Matt Fowler of IGN gave the episode a mixed to positive review, saying, "There's also the problem of having an awesome gimmick or premise that doesn't really come with a satisfying ending or answer. Because that happens too. In fact, Lost springs to mind." He then expressed his thoughts on the introduction of a large ensemble cast, saying, "It's a hard balance, of course, to introduce us to a large ensemble in a pilot episode, especially on a show like this where you also don't want to take too much away from the big event that's going down. But as we've seen with other sci-fi shows in the past, strange and annoying characters who, for whatever reason, aren't reacting to the big, world-changing event like everyone else become almost instantly un-watchable." He concludes by saying: "I'd say, for those looking for the closest thing to a Lost-surrogate, Under the Dome is your play.

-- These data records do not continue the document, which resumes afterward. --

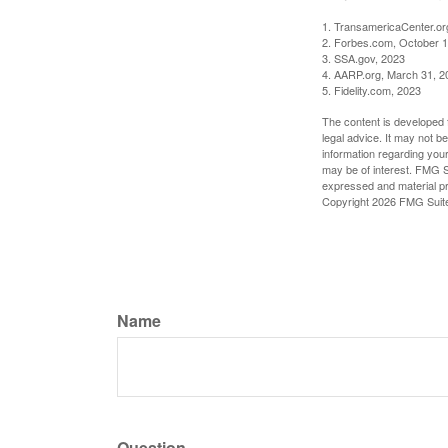
1. TransamericaCenter.or
2. Forbes.com, October 1
3. SSA.gov, 2023
4. AARP.org, March 31, 2
5. Fidelity.com, 2023
The content is developed f
legal advice. It may not b
information regarding your
may be of interest. FMG Su
expressed and material pro
Copyright
2026 FMG Suit
Name
Question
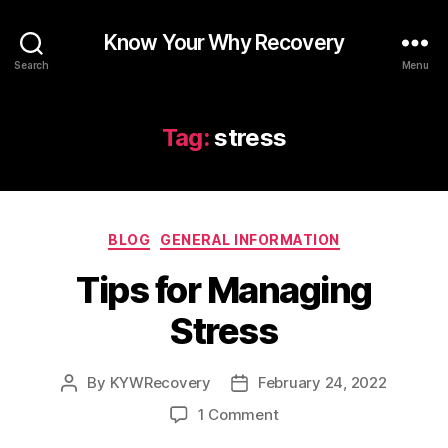
Know Your Why Recovery
Search
Menu
Tag:
stress
Categories
BLOG
GENERAL INFORMATION
Tips for Managing
Stress
By
KYWRecovery
February 24, 2022
Post
Post
author
date
on
1 Comment
Tips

It's smartly done paranoia." Rob Sheffield of Rolling Stone also compared the series to Lost, saying "[the series] has both grand narrative scope and the small-bore detail that networks haven't succeeded with since Lost ended. And while the imprimatur of executive producer Steven Spielberg might not be a guarantee (remember Terra Nova?), the production is self-consciously movielike, even opening with a shot swiped straight from Kubrick's 2001."

Mary McNamara of the Los Angeles Times gave the episode a mixed review, saying, "For a story of such wide and possibly allegorical ambitions, the pilot seems in an unnecessary rush to get the party started." She did, however, applaud the character performances, calling them "promising".